If Squeak is too slow for your application, your effort still isn’t necessarily wasted, since there are commercial Smalltalks that are quite fast. Recently on reddit I found an independent benchmark of one that came out as fast as C++. And there are free versions available as well…Dolphin Smalltalk on windows is quite nice, and has a free version with most of what’s in the commercial version.
Unfortunately, without writing the app, I can’t really tell what is going to be a bottleneck. However, I can extrapolate from a small number of tests. My reasoning was that if one primitive is implemented in Squeak for flexibility then the majority will be. In this case, the primitive was more than 300% slower than in the other languages I tested. Extrapolating from that, is it reasonable to assume that Squeak is going to be more than 300% slower than Perl for example? Judging from the link to the shootout you posted, the answer is no.
Dennis, that is an interesting comment. Does that mean there is an easy way to port Squeak code to other Smalltalks?
IanO wrote Unfortunately, without writing the app, I can’t really tell what is going to be a bottleneck.
Write a prototype to figure out what your app is going to be about and learn what things seem important – then throw it away and rewrite your app.
(Haven’t you just learned that “extrapolating” from insufficient information gives very bad answers?)
“The puzzle is why are you making up numbers and posting them as though they mean something?”
Because I think they do. They are based on things I’ve read on the internet (example: http://smallthought.com/avi/?p=17) and on my own benchmarks. I posted them because I think it’s good to know that there are much faster Smalltalks available and that Squeak isn’t really slow compared to Ruby.
I’m no expert…I’ve been playing around with both though. It looks to me like the standard Smalltalk stuff is pretty similar; the language is the same, and they both have the libraries described in the Smalltalk-80 books.
The big differences would be the experimental stuff in Squeak (like traits and Morphic) and the win32-specific stuff in Dolphin.
I haven’t actually *tried* porting between them, but I have seen opensource smalltalk projects with versions for both. One major example is the web framework Seaside, which has downloads for Squeak and VisualWorks, and an initial port to Dolphin.
Also of interest is Exupery, a compiler in development for Squeak that speeds it up to about half the speed of C.
At the moment I’m doing more with Dolphin…it comes with a pretty extensive tutorial, doesn’t look so weird, compiles normal Windows apps, and actually uses Cleartype….little dots make me crazy. Down the road I’ll probably do more with Squeak.
Well no, I haven’t just learned it – I always knew that. But sometimes if you haven’t got enough data, it is the best you can do. I’m suspect that most people would say the data from the shootout is also insufficient. I’m still not convinced that Squeak is fast enough for my purposes or that it will be easy to speed up the slow parts if they become a problem. If I stayed with Python for example, I would be confident that I could rewrite bits as necessary in C.
It’s a while since I did any Smalltalk seriuosly and I’ve never done any Perl, but it looks to me like the two versions aren’t doing the same thing. I’m not sure how much difference it would make though – maybe very little.
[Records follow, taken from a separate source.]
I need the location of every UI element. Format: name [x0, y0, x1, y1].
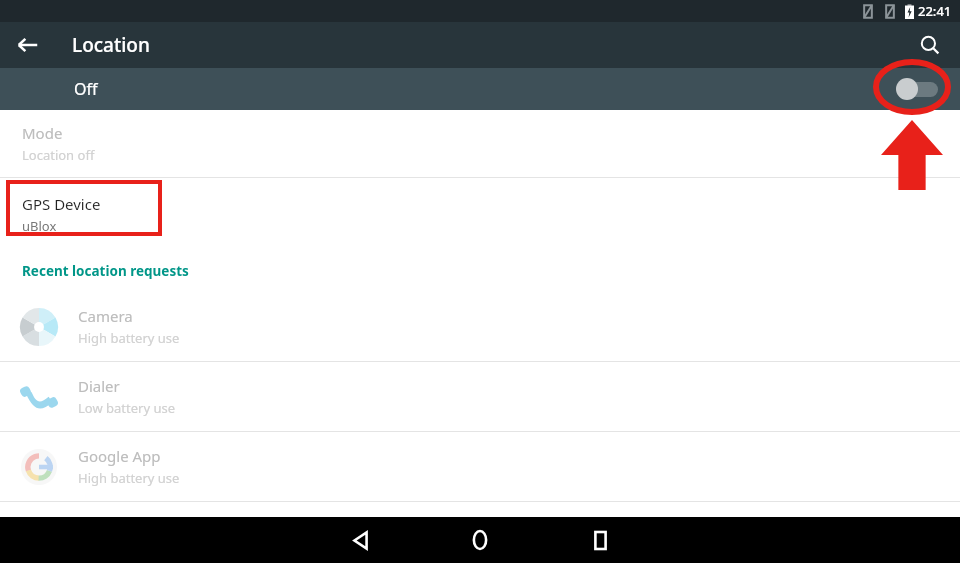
staticText: Recent location requests	[22, 262, 189, 280]
button[interactable]: Recent apps	[570, 517, 630, 563]
staticText: Off	[74, 78, 98, 100]
staticText: Camera	[78, 306, 133, 326]
button[interactable]: Back	[8, 25, 48, 65]
staticText: Dialer	[78, 376, 120, 396]
button[interactable]: Google App	[0, 432, 960, 501]
button[interactable]: LocationServices	[0, 502, 960, 563]
staticText: High battery use	[78, 469, 180, 487]
button[interactable]: Home	[450, 517, 510, 563]
staticText: Google App	[78, 446, 161, 466]
button[interactable]: Camera	[0, 292, 960, 361]
staticText: 22:41	[918, 2, 952, 20]
button[interactable]: Off	[0, 68, 960, 110]
staticText: GPS Device	[22, 194, 101, 214]
button[interactable]: Dialer	[0, 362, 960, 431]
button[interactable]: GPS Device	[0, 178, 960, 250]
button[interactable]: Search	[910, 25, 950, 65]
staticText: Low battery use	[78, 399, 175, 417]
staticText: High battery use	[78, 329, 180, 347]
staticText: Location	[72, 32, 150, 58]
button[interactable]: Back	[330, 517, 390, 563]
staticText: uBlox	[22, 217, 57, 235]
staticText: Location off	[22, 146, 95, 164]
staticText: Mode	[22, 123, 63, 143]
button[interactable]: Mode	[0, 110, 960, 177]
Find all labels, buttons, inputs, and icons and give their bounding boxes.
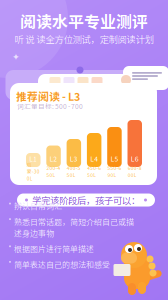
- staticText: 启蒙-300L: [27, 161, 40, 182]
- staticText: 辨认日常词汇: [14, 200, 62, 212]
- staticText: 听 说 读全方位测试，定制阅读计划: [14, 32, 154, 46]
- staticText: 词汇量目标: 500 - 700: [17, 101, 83, 111]
- staticText: L6: [131, 154, 139, 163]
- staticText: 400-550L: [67, 164, 81, 178]
- staticText: 学完该阶段后，孩子可以：: [32, 193, 140, 207]
- staticText: 熟悉日常话题，简短介绍自己或描述身边事物: [14, 216, 134, 239]
- staticText: L4: [90, 154, 98, 163]
- staticText: L2: [50, 154, 58, 163]
- staticText: 200-450L: [46, 164, 60, 178]
- staticText: 600-800L: [128, 164, 142, 178]
- staticText: ✦: [12, 52, 20, 62]
- staticText: L3: [70, 154, 78, 163]
- staticText: 550-690L: [108, 164, 122, 178]
- staticText: 根据图片进行简单描述: [14, 243, 94, 254]
- staticText: 450-650L: [87, 164, 101, 178]
- staticText: 阅读水平专业测评: [20, 9, 148, 33]
- staticText: 推荐阅读 - L3: [16, 88, 80, 104]
- staticText: L5: [110, 154, 118, 163]
- staticText: L1: [29, 154, 37, 163]
- staticText: 简单表达自己的想法和感受: [14, 258, 110, 270]
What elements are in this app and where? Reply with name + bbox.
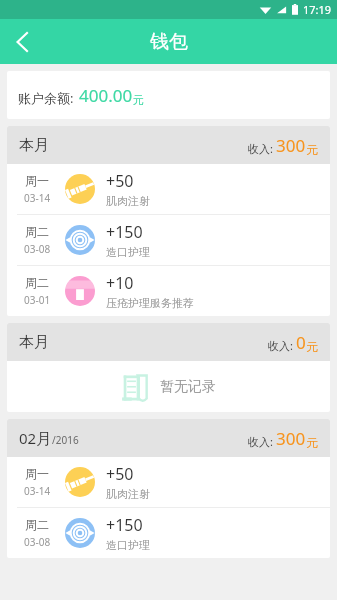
- staticText: 03-08: [24, 535, 51, 549]
- button[interactable]: 暂无记录: [7, 361, 330, 412]
- staticText: 17:19: [303, 2, 332, 17]
- staticText: 300: [276, 134, 306, 157]
- staticText: 元: [306, 142, 318, 157]
- staticText: 压疮护理服务推荐: [106, 296, 194, 310]
- button[interactable]: 02月: [7, 419, 330, 457]
- staticText: 造口护理: [106, 538, 150, 552]
- staticText: 元: [306, 339, 318, 354]
- staticText: 400.00: [79, 84, 133, 107]
- staticText: +50: [106, 170, 134, 192]
- staticText: 暂无记录: [160, 378, 216, 396]
- staticText: 03-01: [24, 293, 51, 307]
- staticText: 账户余额:: [18, 89, 74, 107]
- staticText: +50: [106, 463, 134, 485]
- staticText: 肌肉注射: [106, 487, 150, 501]
- staticText: 03-14: [24, 191, 51, 205]
- button[interactable]: Back: [0, 19, 45, 64]
- button[interactable]: 周二: [7, 508, 330, 558]
- staticText: 收入:: [248, 141, 273, 156]
- staticText: 02月: [19, 428, 52, 448]
- staticText: 元: [133, 93, 144, 107]
- staticText: 03-08: [24, 242, 51, 256]
- staticText: /2016: [52, 433, 79, 447]
- button[interactable]: 账户余额:: [7, 71, 330, 119]
- staticText: +150: [106, 221, 143, 243]
- staticText: 0: [296, 331, 306, 354]
- button[interactable]: 周一: [7, 164, 330, 214]
- staticText: 周二: [25, 275, 49, 290]
- staticText: 本月: [19, 333, 49, 352]
- staticText: 周一: [25, 173, 49, 188]
- button[interactable]: 本月: [7, 126, 330, 164]
- staticText: 元: [306, 435, 318, 450]
- staticText: 周二: [25, 517, 49, 532]
- button[interactable]: 周一: [7, 457, 330, 507]
- staticText: 造口护理: [106, 245, 150, 259]
- staticText: +150: [106, 514, 143, 536]
- staticText: 03-14: [24, 484, 51, 498]
- staticText: 周一: [25, 466, 49, 481]
- button[interactable]: 周二: [7, 215, 330, 265]
- button[interactable]: 周二: [7, 266, 330, 316]
- staticText: 收入:: [248, 434, 273, 449]
- staticText: 收入:: [268, 338, 293, 353]
- staticText: 周二: [25, 224, 49, 239]
- staticText: 300: [276, 427, 306, 450]
- staticText: 钱包: [150, 30, 188, 54]
- button[interactable]: 本月: [7, 323, 330, 361]
- staticText: 本月: [19, 136, 49, 155]
- staticText: +10: [106, 272, 134, 294]
- staticText: 肌肉注射: [106, 194, 150, 208]
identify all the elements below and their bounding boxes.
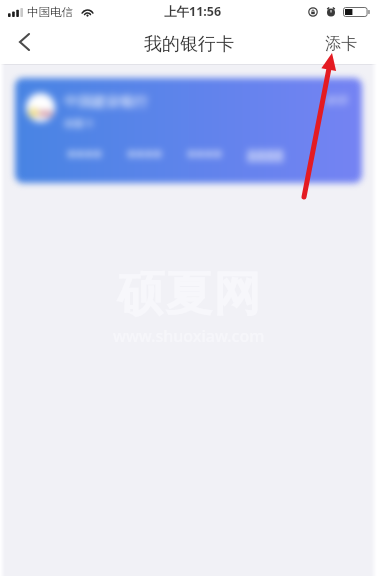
button[interactable]: 返回 <box>6 24 42 60</box>
staticText: 我的银行卡 <box>144 33 234 56</box>
button[interactable]: 添卡 <box>323 29 359 59</box>
staticText: 中国电信 <box>27 5 73 19</box>
button[interactable]: 中国建设银行 <box>15 78 362 183</box>
staticText: 中国建设银行 <box>64 93 148 111</box>
staticText: 解绑 <box>326 93 348 107</box>
staticText: 储蓄卡 <box>64 117 94 130</box>
staticText: 添卡 <box>325 34 357 54</box>
staticText: 上午11:56 <box>164 3 222 20</box>
staticText: **** **** **** 8888 <box>67 145 284 167</box>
The Smalltalk version seems to be building a huge string so there’s going to be a lot of string buffer re-allocation and copying going on. This could get quite time consuming as the string gets really big. This big string is then dumped into a file.
The Perl version however is just writing the numbers sequentially into the file so there is no memory overhead.
Did I misread the code? Of course the amount of memory isn’t really all that big, but might still be skewing the results.
Am I reading that right? You’re using a profiler in Smalltalk, and just timing the perl? Apples and oranges. Profilers have an inherant performance penalty in any language.
My initial version wrote directly to the file and took almost the same amount of time. On the Squeak beginner list it was suggested that this was because the I/O is buffered in Perl and unbuffered in Squeak and the recommendation was to write to a stream in memory first and then dump to a file.
The timings reported come from this line without the profiler running:
Transcript show: 'Populate Buffer: ',
(Time millisecondsToRun: [
1 to: 10000 do: [
:i | ios nextPutAll: ((i asString) , String crlf)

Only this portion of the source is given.